An alle, die Lust auf was Neues haben und ihren Spürradius erweitern wollen, auch ohne zwangsläufig ein „Problem“ zu haben: Macht an euch rum und ändert mal eine Sache! Nur eine. Liegt ihr bei der Selbstbefriedigung immer am Rücken? Dann mal auf den Bauch, oder ins Sitzen, Stehen etc. Druck und Intensität verändern ist auch eine Idee.

Für alle mit Penis: Mal nicht die Hand auf und ab bewegen – sondern das Becken und damit den Penis in die Hand schieben. Könnte sich ganz anders anfühlen! Das gleiche Prinzip geht auch mit Vulva. Wenn Frau im Regelfall den Körper ganz ruhig hält und nur die Finger bewegt, kann man das umdrehen, und sich selbst an den Fingern, der Hand oder was auch immer bewegen. Oder sich mal Richtung Scheideneingang vorwagen, drunter, drüber, rein – whatever works und was auch immer sich gut anfühlt.

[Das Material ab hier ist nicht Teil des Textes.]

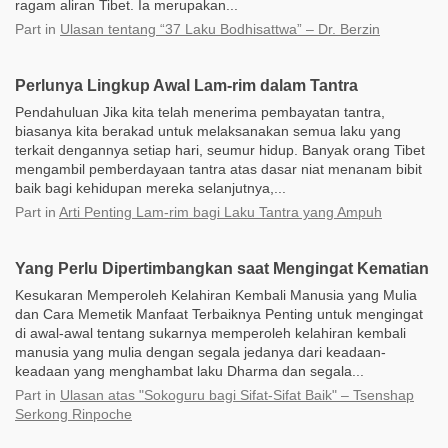
ragam aliran Tibet. Ia merupakan...
Part
in
Ulasan tentang “37 Laku Bodhisattwa” – Dr. Berzin
Perlunya Lingkup Awal Lam-rim dalam Tantra
Pendahuluan Jika kita telah menerima pembayatan tantra,
biasanya kita berakad untuk melaksanakan semua laku yang
terkait dengannya setiap hari, seumur hidup. Banyak orang Tibet
mengambil pemberdayaan tantra atas dasar niat menanam bibit
baik bagi kehidupan mereka selanjutnya,...
Part
in
Arti Penting Lam-rim bagi Laku Tantra yang Ampuh
Yang Perlu Dipertimbangkan saat Mengingat Kematian
Kesukaran Memperoleh Kelahiran Kembali Manusia yang Mulia
dan Cara Memetik Manfaat Terbaiknya Penting untuk mengingat
di awal-awal tentang sukarnya memperoleh kelahiran kembali
manusia yang mulia dengan segala jedanya dari keadaan-
keadaan yang menghambat laku Dharma dan segala...
Part
in
Ulasan atas "Sokoguru bagi Sifat-Sifat Baik" – Tsenshap
Serkong Rinpoche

Mal ganz ganz langsam werden, mal so schnell wie möglich. Zwischendurch mal eine Pause einlegen und tief durchatmen. Und wer auf Achtsamkeitsmediation steht, kann ruhig mal ganz bewusst ins Geschlecht atmen. Das hat noch nie geschadet.

Das, was für euch funktioniert, wird einfach durch Gutes ergänzt.

Das Gute daran ist, dass man alles behalten kann und soll was man gerne mag, schon gut kennt und einen bisher angemacht hat. Und ein klein wenig von dem Neuen zwischendurch einschleust, um zu schauen, was sich da tut. Wenn man plötzlich alles komplett anders macht, wird das zwangsläufig erstmal auf Kosten der Lust gehen, denn der Körper ist gewöhnt an unsere Muster und weiß, welche Reize er mit Lust gelernt hat zu verknüpfen.

Wenn man also merkt: huch, das ist jetzt aber ganz schön anders und meine Lust haut ab, kann man sich einfach zurückbesinnen. Und kehrt dahin zurück, wo man abgebogen ist.

So oder so kann jede:r lernen, an bestimmten Stellen mehr zu spüren. Warum sonst hätten wir alle unterschiedliche ,,erogene Zonen“, wenn unsere Körper die nicht individuell entwickelt hätte. Kennt ihr den Film ,,Ziemlich beste Freunde?“. In einer Szene lässt sich der Protagonist Philippe, der gelähmt im Rollstuhl sitzt, von einer Sexarbeiterin die Ohren massieren und streicheln und spürt dabei sichtbar mehr als viele Menschen bei ganz anderen Massagen.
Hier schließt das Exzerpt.